Multivariate Linear Regression

But as we know, in real world, the price of the house does not depend on one factor, which is, the size in this previous example. There are many factors that can decide
the price of the house, such as the number of the number of the bedroom, the location, the age, the building material, etc.

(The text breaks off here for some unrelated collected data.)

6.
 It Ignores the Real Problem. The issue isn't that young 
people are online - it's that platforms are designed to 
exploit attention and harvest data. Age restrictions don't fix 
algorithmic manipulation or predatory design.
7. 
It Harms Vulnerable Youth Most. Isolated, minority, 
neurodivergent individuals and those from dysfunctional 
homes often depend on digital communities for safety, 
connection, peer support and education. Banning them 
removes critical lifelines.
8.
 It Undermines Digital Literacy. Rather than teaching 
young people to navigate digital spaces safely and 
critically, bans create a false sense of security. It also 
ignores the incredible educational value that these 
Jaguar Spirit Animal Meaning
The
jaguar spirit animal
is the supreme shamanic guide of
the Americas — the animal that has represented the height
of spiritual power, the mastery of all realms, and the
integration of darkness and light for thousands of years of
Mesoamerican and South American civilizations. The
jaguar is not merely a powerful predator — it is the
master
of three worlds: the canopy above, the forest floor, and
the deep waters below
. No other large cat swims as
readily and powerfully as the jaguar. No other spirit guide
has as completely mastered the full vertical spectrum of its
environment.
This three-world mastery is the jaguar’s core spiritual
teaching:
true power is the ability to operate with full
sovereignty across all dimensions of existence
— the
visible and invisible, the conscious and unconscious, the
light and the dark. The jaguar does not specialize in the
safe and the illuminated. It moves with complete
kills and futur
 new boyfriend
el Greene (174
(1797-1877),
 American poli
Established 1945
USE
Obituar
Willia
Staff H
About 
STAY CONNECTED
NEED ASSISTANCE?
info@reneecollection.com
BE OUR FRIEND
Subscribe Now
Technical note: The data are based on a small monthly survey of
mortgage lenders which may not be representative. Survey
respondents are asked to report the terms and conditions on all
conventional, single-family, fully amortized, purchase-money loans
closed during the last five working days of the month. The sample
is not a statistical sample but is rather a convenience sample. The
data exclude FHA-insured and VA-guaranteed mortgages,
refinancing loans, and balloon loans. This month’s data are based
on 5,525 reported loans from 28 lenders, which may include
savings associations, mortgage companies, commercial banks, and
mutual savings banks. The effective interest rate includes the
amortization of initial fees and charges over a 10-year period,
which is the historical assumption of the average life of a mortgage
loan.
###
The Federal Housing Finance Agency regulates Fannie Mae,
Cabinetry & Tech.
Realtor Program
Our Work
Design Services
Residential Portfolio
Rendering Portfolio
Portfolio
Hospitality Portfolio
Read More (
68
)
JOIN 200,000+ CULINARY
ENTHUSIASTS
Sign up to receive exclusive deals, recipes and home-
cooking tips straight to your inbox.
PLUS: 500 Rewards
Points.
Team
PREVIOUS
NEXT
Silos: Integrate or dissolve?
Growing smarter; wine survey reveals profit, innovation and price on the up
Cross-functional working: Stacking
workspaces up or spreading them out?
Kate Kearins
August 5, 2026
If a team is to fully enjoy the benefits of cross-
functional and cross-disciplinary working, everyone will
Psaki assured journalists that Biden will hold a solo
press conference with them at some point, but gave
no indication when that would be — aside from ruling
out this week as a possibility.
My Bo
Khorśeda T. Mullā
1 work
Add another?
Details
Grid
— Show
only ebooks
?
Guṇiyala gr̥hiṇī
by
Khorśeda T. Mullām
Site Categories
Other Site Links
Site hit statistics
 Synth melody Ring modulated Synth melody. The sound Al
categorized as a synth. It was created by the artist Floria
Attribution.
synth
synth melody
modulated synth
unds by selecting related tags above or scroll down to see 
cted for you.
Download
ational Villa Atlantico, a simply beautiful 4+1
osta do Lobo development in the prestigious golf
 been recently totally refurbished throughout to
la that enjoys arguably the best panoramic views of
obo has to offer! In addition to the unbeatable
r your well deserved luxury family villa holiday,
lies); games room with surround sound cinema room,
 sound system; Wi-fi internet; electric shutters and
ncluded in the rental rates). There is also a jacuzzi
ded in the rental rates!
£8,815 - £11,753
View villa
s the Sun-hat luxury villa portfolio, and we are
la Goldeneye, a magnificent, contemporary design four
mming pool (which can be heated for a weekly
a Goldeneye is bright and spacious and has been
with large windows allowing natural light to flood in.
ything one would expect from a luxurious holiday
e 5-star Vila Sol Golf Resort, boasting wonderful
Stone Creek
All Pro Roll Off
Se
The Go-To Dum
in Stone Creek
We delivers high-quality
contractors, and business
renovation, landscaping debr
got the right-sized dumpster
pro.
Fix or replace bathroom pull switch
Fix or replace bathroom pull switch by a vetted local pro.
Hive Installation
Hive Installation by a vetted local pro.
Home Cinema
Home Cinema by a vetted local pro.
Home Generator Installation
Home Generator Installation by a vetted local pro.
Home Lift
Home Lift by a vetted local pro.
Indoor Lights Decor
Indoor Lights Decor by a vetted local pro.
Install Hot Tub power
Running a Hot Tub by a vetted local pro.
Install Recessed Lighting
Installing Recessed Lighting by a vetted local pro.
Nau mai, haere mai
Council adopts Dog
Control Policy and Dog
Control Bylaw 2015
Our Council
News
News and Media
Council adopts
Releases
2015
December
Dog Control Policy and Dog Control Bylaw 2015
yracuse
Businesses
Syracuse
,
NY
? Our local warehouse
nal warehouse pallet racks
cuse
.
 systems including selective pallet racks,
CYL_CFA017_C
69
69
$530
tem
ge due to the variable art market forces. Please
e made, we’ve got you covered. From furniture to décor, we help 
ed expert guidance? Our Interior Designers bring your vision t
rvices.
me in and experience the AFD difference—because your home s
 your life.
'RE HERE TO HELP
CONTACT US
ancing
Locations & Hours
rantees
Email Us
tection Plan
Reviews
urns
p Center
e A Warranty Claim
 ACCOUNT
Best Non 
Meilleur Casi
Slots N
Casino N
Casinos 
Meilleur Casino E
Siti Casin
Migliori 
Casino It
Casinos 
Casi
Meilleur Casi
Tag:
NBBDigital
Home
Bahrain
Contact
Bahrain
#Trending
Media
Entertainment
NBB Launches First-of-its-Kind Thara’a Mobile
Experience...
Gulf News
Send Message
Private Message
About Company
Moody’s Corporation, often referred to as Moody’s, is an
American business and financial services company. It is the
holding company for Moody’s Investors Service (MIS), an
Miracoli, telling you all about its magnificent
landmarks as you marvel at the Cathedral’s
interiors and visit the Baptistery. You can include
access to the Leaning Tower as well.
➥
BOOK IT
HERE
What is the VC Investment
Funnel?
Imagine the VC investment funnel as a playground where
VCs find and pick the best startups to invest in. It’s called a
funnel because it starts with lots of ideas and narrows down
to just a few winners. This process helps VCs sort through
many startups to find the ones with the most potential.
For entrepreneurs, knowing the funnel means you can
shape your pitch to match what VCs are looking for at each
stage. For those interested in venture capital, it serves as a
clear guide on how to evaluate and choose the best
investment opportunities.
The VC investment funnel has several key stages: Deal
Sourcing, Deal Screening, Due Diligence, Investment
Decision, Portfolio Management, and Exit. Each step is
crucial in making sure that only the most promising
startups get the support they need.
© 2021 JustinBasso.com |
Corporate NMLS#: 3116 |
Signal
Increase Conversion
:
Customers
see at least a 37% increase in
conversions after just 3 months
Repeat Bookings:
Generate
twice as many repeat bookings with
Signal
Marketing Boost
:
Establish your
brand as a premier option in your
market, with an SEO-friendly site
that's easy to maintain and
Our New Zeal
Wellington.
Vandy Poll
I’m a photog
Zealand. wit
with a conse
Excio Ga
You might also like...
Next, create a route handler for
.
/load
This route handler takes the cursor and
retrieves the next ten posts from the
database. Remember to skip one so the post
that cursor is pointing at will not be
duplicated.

size of the house (m2) number of bedrooms location age building material price
10 2 senopati 5 years wood 300
20 5 pluit 2 years concrete 400
20 1 senayan 1 years bamboo 350
28 3 pluit 2 years concrete 420
50 10 kelapa gading 8 years concrete 705

The basic idea is same. There is a formula to find the optimum hypothesis function and scikit-learn has the ability to calculate it.

Logistic Regression

Linear Regression is to predict the result which is continuous. But sometimes you want to predict result which is binary: “yes” or “no”. For example, in housing situation,
based on certain house characteristics (such as number of bedrooms, location, age, building material, price) and potential buyer characteristics (income, age, marital status),
would this buyer take a loan to buy the house. That way, we can “advertise” houses more effectively to certain users.

Neural Network

In our first example, we deal only with one factor or feature, which is the size of the house. But sometimes you have to deal with a large numbers of features, not just 10 or 20, but
50000 features. Using multivariate linear regression will not be efficient. So some smart people invent neural network to deal with this. It’s hard to imagine the case of predicting
the price of the house using 50000 features, but there is a more realistic example. Suppose you want to categorize the pictures of the house automatically. So if you get the picture of
the front side of the house, you want to put it in “Front Outside” automatically. The picture of the kitchen? Put it in the kitchen category. The picture of the garage? Put it in the
garage category.

The image recognition uses a lot of features. You want to train your machine to detect whether certain shapes from the pixels represent the front side of the house or the back side of
the house. You need to feed it with a lot of train samples and tell the machine whether this represents front side of back side or inner side of the house.

Anomaly Detection

We have a series of data coming to us. Sometimes we want to check the outliers. The case in the housing is to detect whether there is an anomaly in the price of the houses in certain
areas. Based on certain characteristics, does this price of the house make sense? Perhaps someone rigs the price of the house. Or you can detect fraud in selling house transaction.

Conclusion

So the age of ultron is coming, I mean, the age of machine is coming. If you want to succeed, for example, in property start-up, you certainly need machine learning. Your technology
stack will be 10x better than the average.